A new avenue for lithium: intervention in traumatic brain injury

Abstract

Traumatic brain injury (TBI) is a leading cause of disability and death from trauma to central nervous system (CNS) tissues. For patients who survive the initial injury, TBI can lead to neurodegeneration as well as cognitive and motor deficits, and is even a risk factor for the future development of neurodegenerative disorders such as Alzheimer's disease. Preclinical studies of multiple neuropathological and neurodegenerative disorders have shown that lithium, which is primarily used to treat bipolar disorder, has considerable neuroprotective effects. Indeed, emerging evidence now suggests that lithium can also mitigate neurological deficits incurred from TBI. Lithium exerts neuroprotective effects and stimulates neurogenesis via multiple signaling pathways; it inhibits glycogen synthase kinase-3 (GSK-3), upregulates neurotrophins and growth factors (e.g., brain-derived neurotrophic factor (BDNF)), modulates inflammatory molecules, upregulates neuroprotective factors (e.g., B-cell lymphoma-2 (Bcl-2), heat shock protein 70 (HSP-70)), and concomitantly downregulates pro-apoptotic factors. In various experimental TBI paradigms, lithium has been shown to reduce neuronal death, microglial activation, cyclooxygenase-2 induction, amyloid-β (Aβ), and hyperphosphorylated tau levels, to preserve blood-brain barrier integrity, to mitigate neurological deficits and psychiatric disturbance, and to improve learning and memory outcome. Given that lithium exerts multiple therapeutic effects across an array of CNS disorders, including promising results in preclinical models of TBI, additional clinical research is clearly warranted to determine its therapeutic attributes for combating TBI. Here, we review lithium's exciting potential in ameliorating physiological as well as cognitive deficits induced by TBI.

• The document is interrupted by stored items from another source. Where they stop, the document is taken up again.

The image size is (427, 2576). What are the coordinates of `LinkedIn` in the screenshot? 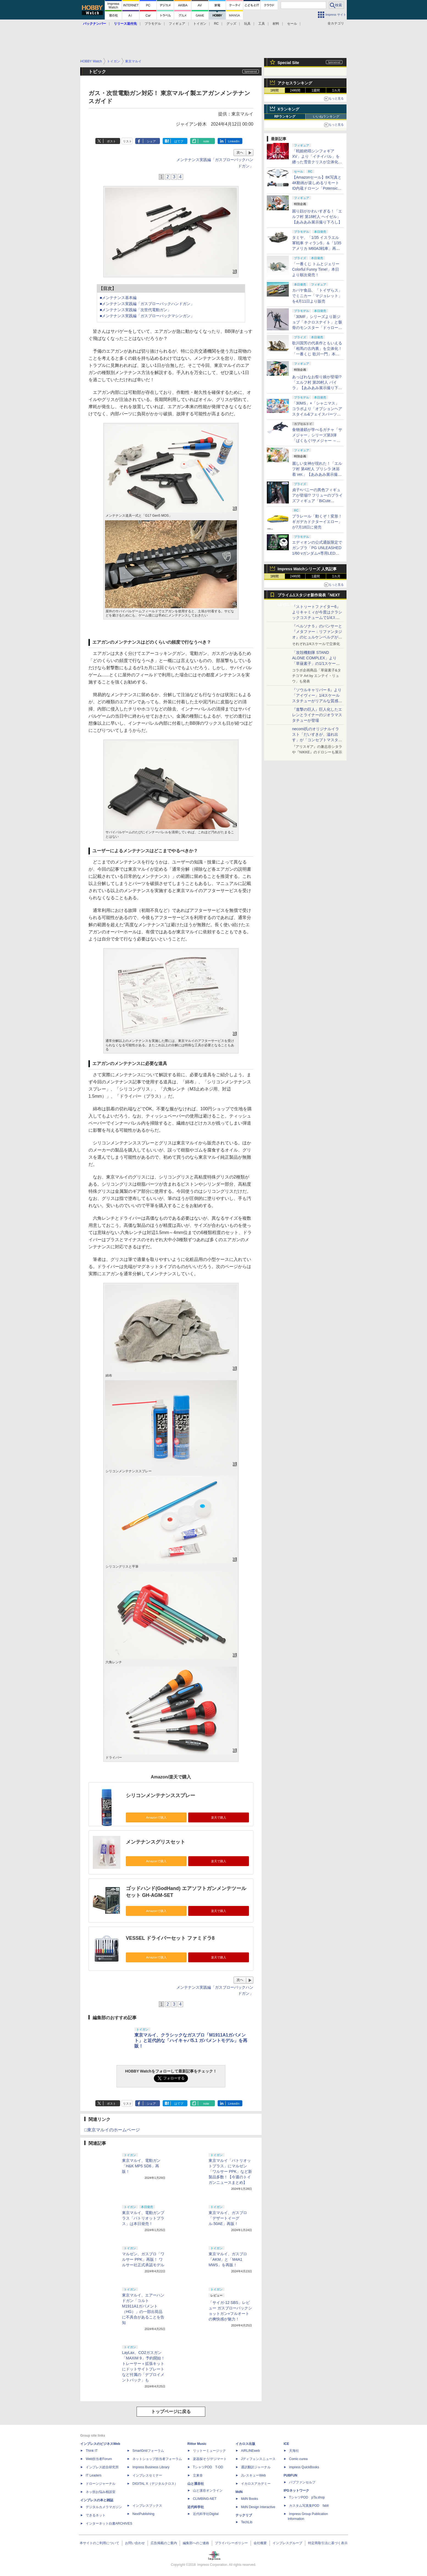 It's located at (234, 141). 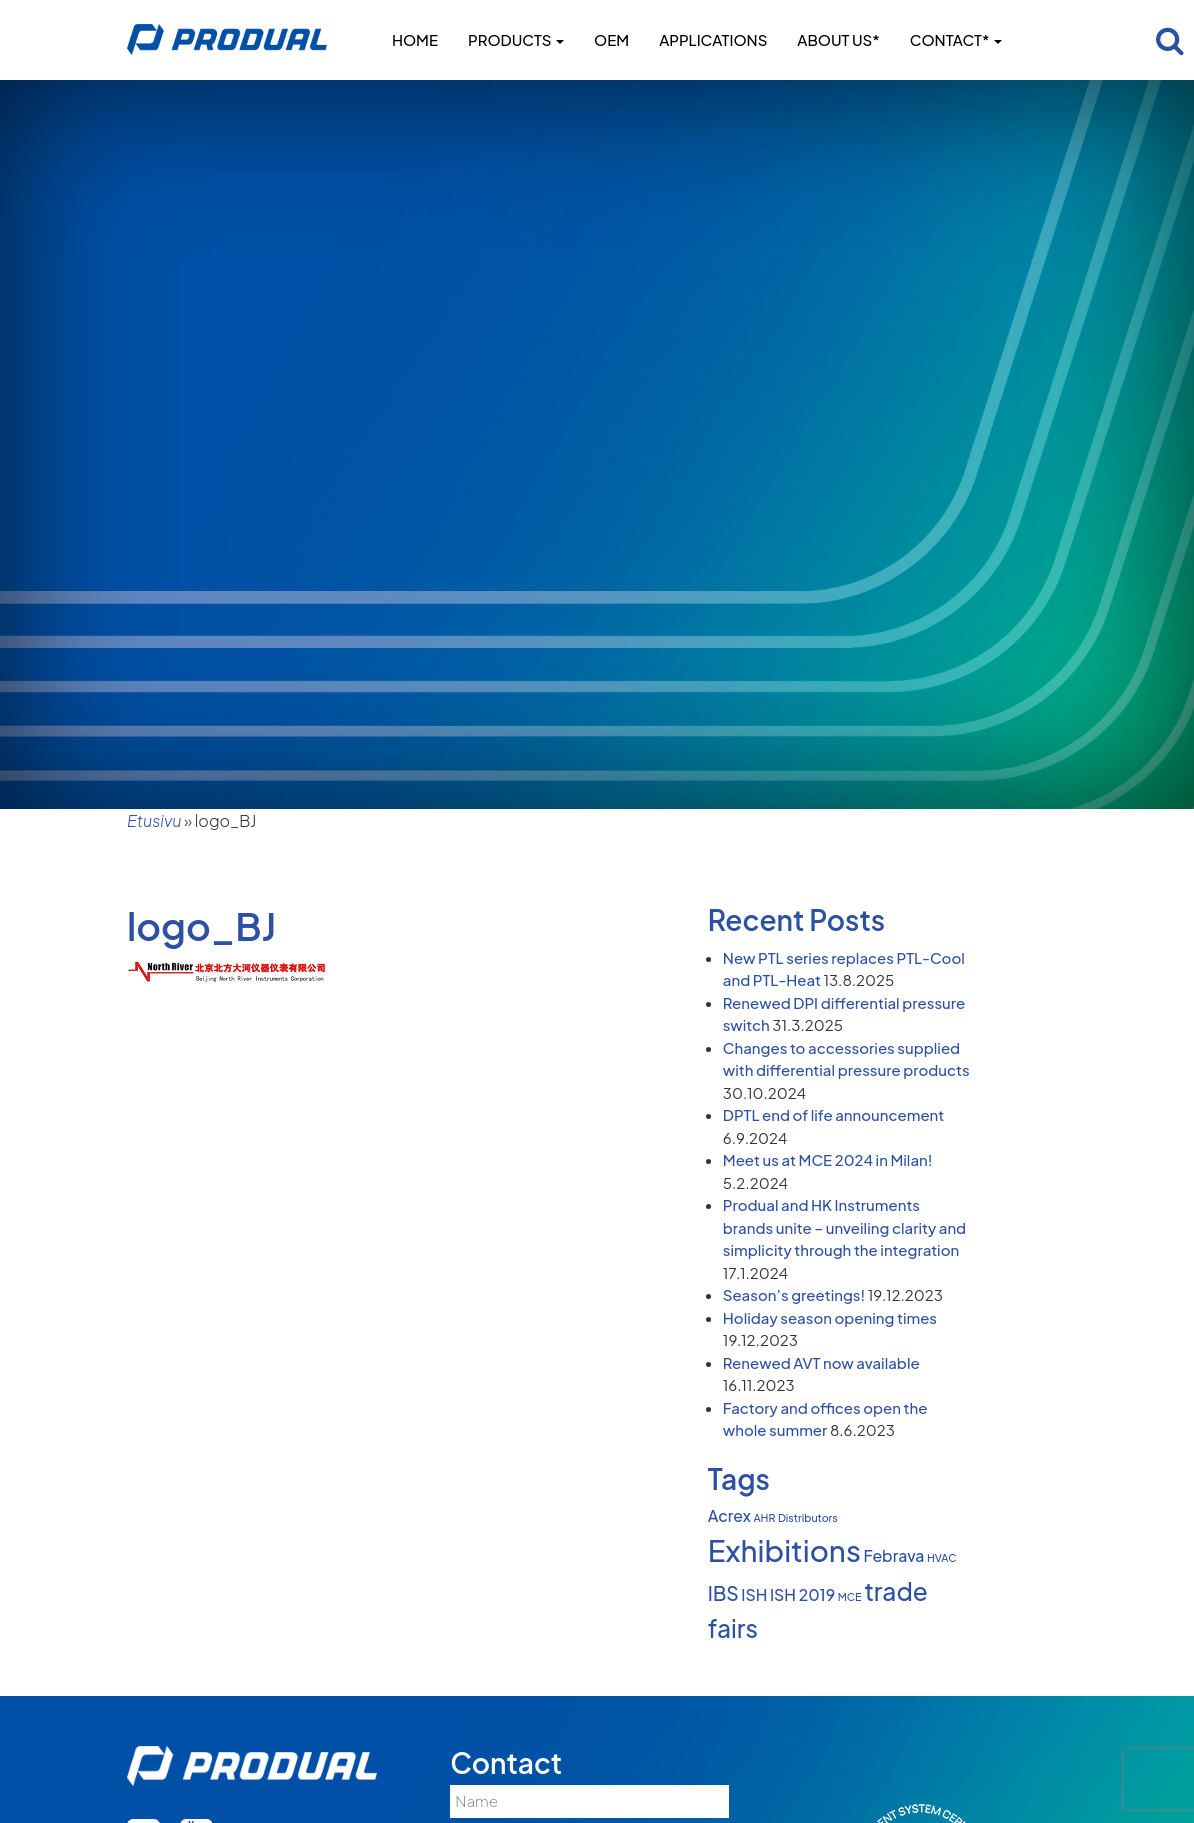 The height and width of the screenshot is (1823, 1194). Describe the element at coordinates (821, 1362) in the screenshot. I see `Renewed AVT now available` at that location.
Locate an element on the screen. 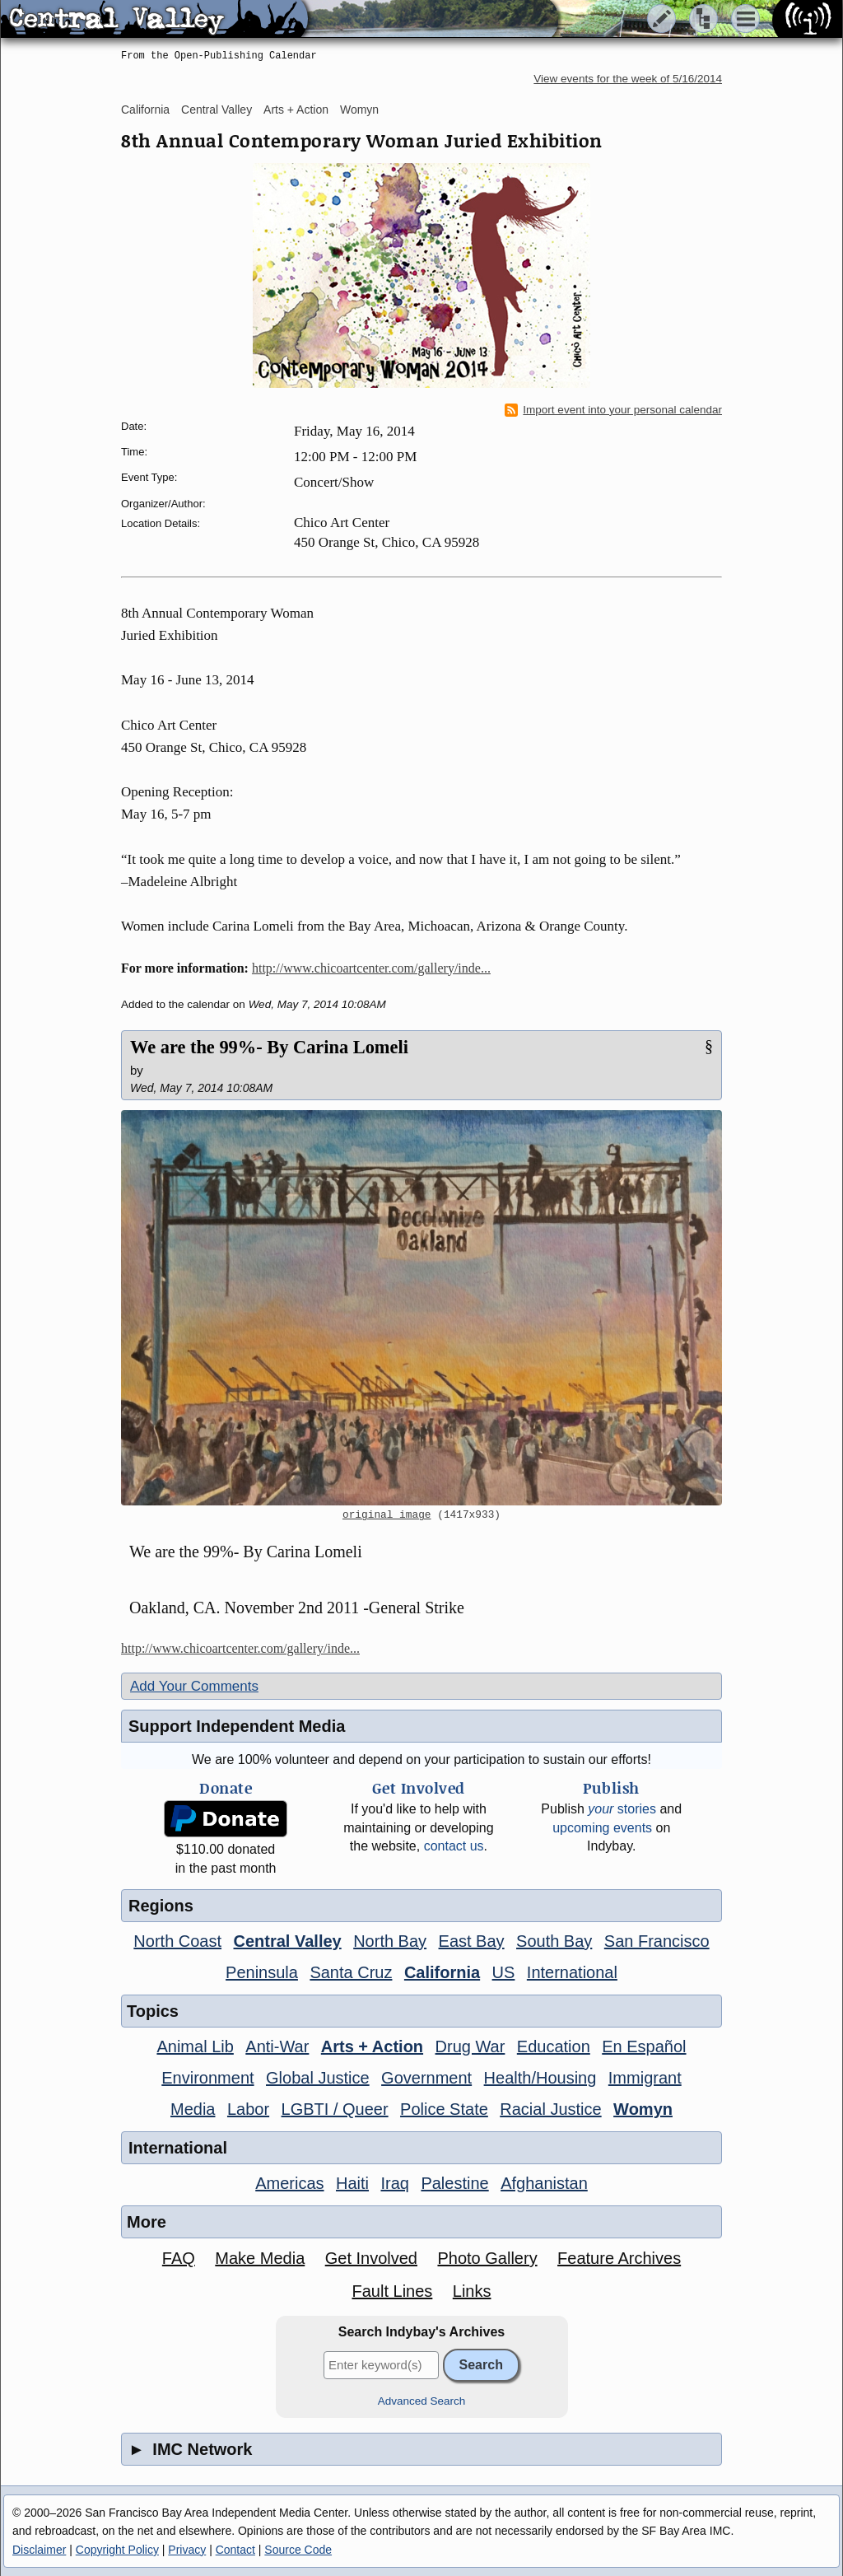 This screenshot has width=843, height=2576. LGBTI / Queer is located at coordinates (335, 2109).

Keywords: Anti-inflammation; GSK-3 (glycogen synthase kinase-3) inhibitor; TBI (traumatic brain injury); behavioral deficits and cognitive improvements; combined therapy treatment; controlled cortical impact; functional recovery; lithium; mood stabilizer; neuroprotection; neuroregeneration; preclinical model.

Figure 1

Lithium intervention in traumatic brain injury (TBI). Following TBI, a complex series of pathophysiological events are triggered that ultimately induce neurodegeneration and loss of neurological function. Preclinical studies on TBI have demonstrated that the mood stabilizing drug lithium exerts numerous beneficial effects on neuroinflammation, neuronal protection, and functional recovery. The neuroprotective effects of this novel pharmacological strategy on the modulation of TBI-induced oxidative stress, mitochondrial dysfunction, oligodendrogenesis, neurogenesis, as well as the ability to promote angiogenesis have not been fully determined. Arrows indicate increases or decreases in the respective effects due to lithium-induced actions on each pathophysiological category. Blocked ends indicate lithium-mediated prevention of these pathophysiological events. Question marks (?) indicate known effects of lithium, but not yet verified in TBI models.